Il sindacato contro il magistrato che vuole 250mila euro da un cronista per non andare a processo: "È un'intimidazione"

"Così i giornalisti rischiano il bavaglio"

Milano - Quando la pezza è peggiore del buco. La vicenda del cronista calabrese raccontata ieri dal Giornale è solo la punta dell'iceberg di un fenomeno che rischia di minare definitivamente alle basi la libertà di stampa in Italia. Il giornalista Claudio Cordova nei giorni scorsi ha ricevuto una lettera da un magistrato antimafia nella quale si chiedono 250mila euro di risarcimento per non finire a giudizio per diffamazione. «È una prassi diffusa più di quanto non si pensi - commenta al Giornale un legale esperto in diffamazioni che preferisce restare anonimo - nella mia esperienza di avvocato mi sono imbattuto più volte su casi del genere. Chi si sente diffamato, prima di esporre la controparte a spese giudiziarie fa sapere di essere stata offesa e invoca un risarcimento stragiudiziale bonario, che di solito tiene conto della presunta entità del danno come farebbe un giudice. Se la parte, l'editore o il giornalista, sa di avere torto, si mette d'accordo e paga. Queste transazioni capitano con una certa frequenza - dice il legale - è una forma usuale per prevenire una causa. Certo, se il giornalista pensa di aver ragione risponde “fai pure” e poi a processo si vedrà». «Ma nella lettera non c'è scritto come l'avrei diffamato - si difende il cronista finito nel mirino del giudice - altrimenti avrei fatto una rettifica. La lettera sarà prassi, ne ho ricevuto di lettere da avvocati ma non con queste modalità».

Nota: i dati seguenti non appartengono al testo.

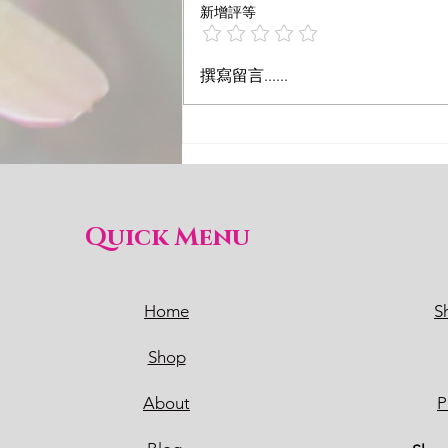
新增評等
撰寫留言......
Quick Menu
Home
S
Shop
About
P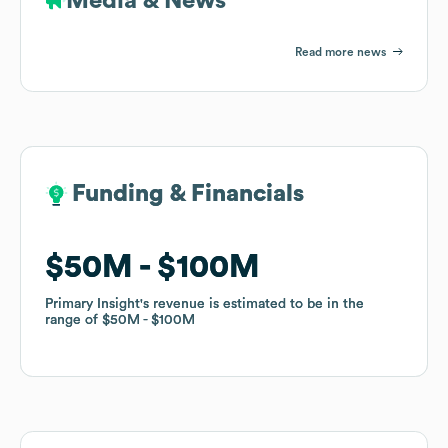
Media & News
Read more news
Funding & Financials
Funding & Financials
$50M
$50M
$100M
$100M
Primary Insight
Primary Insight
's revenue is estimated to be in the
's revenue is estimated to be in the
range of
range of
$50M
$50M
$100M
$100M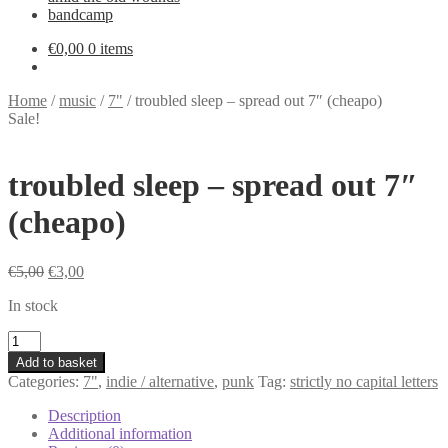
bandcamp
€
0,00
0 items
Home
/
music
/
7"
/
troubled sleep – spread out 7″ (cheapo)
Sale!
troubled sleep – spread out 7″
(cheapo)
Original
Current
€
5,00
€
3,00
price
price
In stock
was:
is:
€5,00.
€3,00.
troubled
sleep
Add to basket
-
Categories:
7"
,
indie / alternative
,
punk
Tag:
strictly no capital letters
spread
out
Description
7"
Additional information
(cheapo)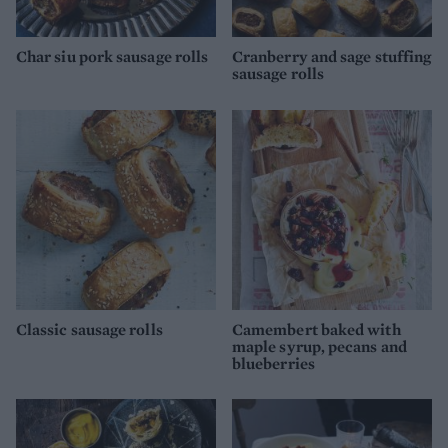
Char siu pork sausage rolls
Cranberry and sage stuffing
sausage rolls
Classic sausage rolls
Camembert baked with
maple syrup, pecans and
blueberries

Anche il sindacato dei giornalisti calabresi non ci sta: «È inquietante che in una terra come la Calabria, in cui si chiede ai cittadini di avere piena fiducia nella giustizia, un magistrato antimafia pretenda da un giornalista un ingente risarcimento a prescindere dall'azione penale o civile», dice al Giornale Carlo Parisi, segretario del sindacato giornalisti della Calabria e vicesegretario uscente della Federazione nazionale della stampa. Il cuore del problema, ancora una volta, è la legge sulla diffamazione ferma in Senato. Le norme approvate alla Camera hanno sì eliminato il carcere (anche dopo il caos scatenato dal caso che ha coinvolto il direttore di questo quotidiano, Alessandro Sallusti) ma in cambio la morsa che si è stretta intorno ai giornalisti rischia di essere letale. È stato presentato un emendamento che modera il diritto all'oblio, ma non è detto che passi. I direttori dei siti online rischiano di non poter più scrivere una riga, la rettifica non ammette controrepliche e soprattutto, una volta abolito il carcere, non è stato messo un tetto al risarcimento né un argine alle cosiddette «querele temerarie», annunciate solo per spaventare i cronisti.

«È un vero e proprio strumento di intimidazione e di censura della libertà di stampa contro i cronisti di frontiera - rincara la dose Parisi - senza editori importanti e disposti a sostenerne le spese di giudizio molti giornalisti d'inchiesta corrono il serio rischio dell'autobavaglio preventivo». Basti pensare che ieri nessun quotidiano calabrese ha riportato la notizia della querelle.